I want to nominate Andor and Arcane (season 1 only for both, haven't seen the rest yet) as cases of very progressive seeming stuff that comes across as both true art and not annoying.

I'd appreciate other recommendations if people have them (and Deltarune/Undertale are good choices!).

I'll second Andor and Arcane. For Andor I'd say season 2 is as good as 1, for Arcane season 2 is great but in different ways than 1 so YMMV.

For gaming I'd nominate Life Is Strange, and to a lesser extent its prequel, but Life Is Strange 2 fell into the "ideological and terrible" category and I never bothered with the others.

Caveats: Life Is Strange is a "choose-your-own-adventure"/"puzzle" style adventure game; not quite "walking simulator" but adjacent enough that it's not recommended for anyone who wants a higher percentage of game in their games. It's also not quite the best of its genre if you consider less-ideological games too; my pick for that would be the first season of Telltale's Walking Dead.

Life Is Strange is a great game, but not an especially progressive one. Maybe a few plot details would count. I'd say it's more nostalgia / coming of age / loss of innocence than anything.

I'd instead offer Tell Me Why, by the same developer. Tell Me Why is a worse game (can't honestly recommend it) - much more of a walking simulator - but it's impressive just how ideological it manages to be without ruining the whole thing. You play as twins, one of which is a trans-man with a chip on his shoulder, who gets dialogue options to be petulant and preachy toward various conservative residents of small town Alaska, but this doesn't go so great for him, and he comes off looking like an asshole some of the time. Its main achievement is that the progressive messaging is such a load-bearing part of the plot, and the thing still holds together.

To me Life is Strange felt like a very progressive game, but it was in a "we're all progressives here"/"fish don't know what water is" way: they didn't make a big deal about any artistic choices that stemmed from that, but so many artistic choices felt like they stemmed from that. It's hard to go into details without spoilers though.

Life is Strange 2 often went the "petulant and preachy towards various conservative residents" route by contrast, but didn't seem nearly as self-aware or unreliable-narrator about it as what you're describing. It felt almost like the converse of an Ayn Rand novel; instead of Rand's fascinating but disturbingly realistic villains mixed with corny one-dimensional heroes, LiS2 (or at least the majority of it; I quit about 2/3rds of the way in) mixed fascinating troubled heroes with cartoonish one-dimensional villains.
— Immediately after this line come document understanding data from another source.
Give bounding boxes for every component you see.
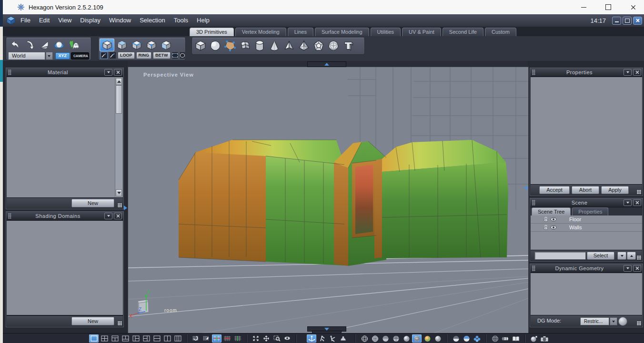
grid-horizontal-icon[interactable] [222, 334, 232, 343]
eye-icon[interactable] [550, 225, 557, 230]
tab-scene-properties[interactable]: Properties [572, 207, 608, 216]
properties-menu-button[interactable] [624, 69, 632, 76]
scene-tree[interactable]: Floor Walls [531, 216, 642, 250]
primitive-cube-icon[interactable] [193, 39, 208, 52]
dg-sphere-indicator[interactable] [618, 317, 627, 326]
tab-3d-primitives[interactable]: 3D Primitives [190, 28, 234, 36]
shading-domains-close-button[interactable] [114, 213, 122, 219]
world-selector[interactable]: World [8, 52, 45, 60]
fan-surface-icon[interactable] [37, 39, 51, 51]
viewport-bottom-split-icon[interactable] [121, 334, 130, 343]
soft-selection-icon[interactable] [338, 334, 348, 343]
app-minimize-button[interactable] [612, 17, 621, 25]
smooth-shading-icon[interactable] [402, 334, 411, 343]
dynamic-geometry-header[interactable]: Dynamic Geometry [530, 264, 643, 273]
viewport-left-split-icon[interactable] [131, 334, 141, 343]
smooth-wire-icon[interactable] [412, 334, 422, 343]
grid-xy-icon[interactable] [212, 334, 221, 343]
grid-snap-icon[interactable] [191, 334, 201, 343]
tab-scene-tree[interactable]: Scene Tree [532, 207, 571, 216]
scroll-up-button[interactable] [116, 78, 122, 85]
menu-help[interactable]: Help [192, 14, 214, 27]
panel-grip[interactable] [532, 69, 535, 75]
properties-close-button[interactable] [633, 69, 641, 76]
select-edge-cube-icon[interactable] [129, 39, 144, 51]
dynamic-geometry-close-button[interactable] [633, 265, 641, 272]
window-maximize-button[interactable] [600, 1, 616, 13]
select-point-cube-icon[interactable] [144, 39, 159, 51]
material-resize-grip[interactable] [118, 203, 122, 207]
app-close-button[interactable] [633, 17, 642, 25]
xyz-button[interactable]: XYZ [55, 52, 70, 59]
scene-item-walls[interactable]: Walls [531, 224, 642, 232]
primitive-grid-plane-icon[interactable] [237, 39, 252, 52]
shading-domains-menu-button[interactable] [104, 213, 112, 219]
material-scrollbar[interactable] [115, 78, 122, 197]
redo-curved-arrow-icon[interactable] [22, 39, 37, 51]
ghost-icon[interactable] [66, 39, 81, 51]
viewport-canvas[interactable]: Y Z X [128, 67, 528, 333]
abort-button[interactable]: Abort [572, 186, 599, 194]
properties-resize-grip[interactable] [637, 190, 641, 194]
zoom-region-icon[interactable] [272, 334, 282, 343]
flat-wire-icon[interactable] [391, 334, 401, 343]
flat-shading-icon[interactable] [381, 334, 390, 343]
render-sphere-icon[interactable] [529, 334, 539, 343]
dynamic-geometry-menu-button[interactable] [624, 265, 632, 272]
material-menu-button[interactable] [104, 69, 112, 76]
tab-lines[interactable]: Lines [288, 28, 313, 36]
material-close-button[interactable] [114, 69, 122, 76]
world-selector-arrow[interactable] [46, 52, 52, 60]
menu-window[interactable]: Window [105, 14, 135, 27]
untextured-icon[interactable] [433, 334, 443, 343]
viewport-two-columns-icon[interactable] [173, 334, 182, 343]
app-maximize-button[interactable] [623, 17, 632, 25]
scrollbar-thumb[interactable] [116, 85, 122, 114]
wireframe-icon[interactable] [360, 334, 369, 343]
pan-view-icon[interactable] [262, 334, 271, 343]
textured-icon[interactable] [423, 334, 432, 343]
grid-vertical-icon[interactable] [233, 334, 242, 343]
panel-grip[interactable] [8, 213, 11, 219]
dg-mode-value[interactable]: Restric... [580, 317, 609, 325]
scene-select-button[interactable]: Select [587, 252, 614, 260]
menu-tools[interactable]: Tools [170, 14, 192, 27]
visibility-eye-icon[interactable] [282, 334, 292, 343]
render-camera-icon[interactable] [540, 334, 549, 343]
tab-surface-modeling[interactable]: Surface Modeling [315, 28, 369, 36]
scene-header[interactable]: Scene [530, 198, 643, 207]
left-dock-collapse-icon[interactable] [124, 206, 127, 210]
scene-search-input[interactable] [534, 252, 586, 260]
shading-domains-list[interactable] [7, 221, 123, 315]
properties-header[interactable]: Properties [530, 68, 643, 77]
scroll-down-button[interactable] [116, 189, 122, 196]
paint-select-icon[interactable] [101, 52, 108, 59]
viewport-single-icon[interactable] [89, 334, 99, 343]
paint-deselect-icon[interactable] [109, 52, 116, 59]
fit-view-icon[interactable] [251, 334, 261, 343]
select-object-cube-icon[interactable] [100, 39, 114, 51]
shading-domains-resize-grip[interactable] [118, 321, 122, 325]
viewport-right-split-icon[interactable] [141, 334, 151, 343]
clipped-sphere-icon[interactable] [462, 334, 471, 343]
scene-down-button[interactable] [617, 252, 626, 260]
panel-grip[interactable] [532, 200, 535, 206]
lock-icon[interactable] [543, 216, 549, 222]
primitive-geodesic-icon[interactable] [326, 39, 341, 52]
scene-close-button[interactable] [633, 199, 641, 206]
primitive-pyramid-icon[interactable] [282, 39, 296, 52]
menu-file[interactable]: File [16, 14, 35, 27]
window-minimize-button[interactable] [575, 1, 592, 13]
primitive-tetrahedron-icon[interactable] [296, 39, 311, 52]
lock-icon[interactable] [543, 225, 549, 230]
scene-menu-button[interactable] [624, 199, 632, 206]
viewport-grid-4-icon[interactable] [100, 334, 109, 343]
primitive-cone-icon[interactable] [267, 39, 282, 52]
shading-domains-new-button[interactable]: New [71, 317, 114, 325]
tab-vertex-modeling[interactable]: Vertex Modeling [235, 28, 286, 36]
eye-icon[interactable] [550, 217, 557, 222]
scene-item-floor[interactable]: Floor [531, 216, 642, 224]
viewport-rows-icon[interactable] [152, 334, 161, 343]
dg-resize-grip[interactable] [637, 321, 641, 325]
perspective-viewport[interactable]: Y Z X Perspective View room [128, 67, 529, 334]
agree that there's some "in-the-water" progressivism in LiS, but it all felt pretty natural to me. It is indeed hard to point to specific examples without spoiling things, but there were also some obvious fake-outs where you think a character is supposed to be a tool to hammer home a message, and they're not, or are actually the opposite. I would also say "the good ending" feels thematically conservative to me (almost Christian?), but can't really say more without spoiling it.

I had to quit LiS 2 for the same reason. I can handle a character being preachy just fine, but when the game itself is preaching to me without any room for nuance, that's too much.